Given data: Begin

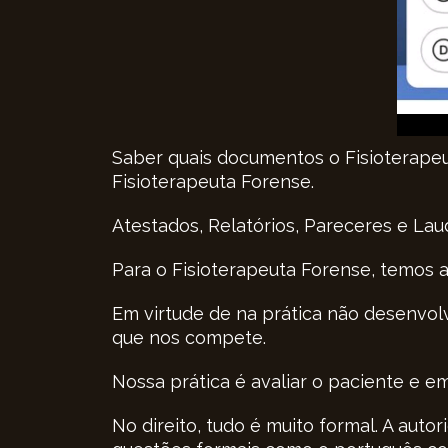
Saber quais documentos o Fisioterapeu
Fisioterapeuta Forense.
Atestados, Relatórios, Pareceres e La
Para o Fisioterapeuta Forense, temos 
Em virtude de na prática não desenvol
que nos compete.
Nossa prática é avaliar o paciente e e
No direito, tudo é muito formal. A aut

Given data: End

Exercise requirements - Please go through the data above and copy each line that has the word "prática".

Final answer -
Em virtude de na prática não desenvol
Nossa prática é avaliar o paciente e e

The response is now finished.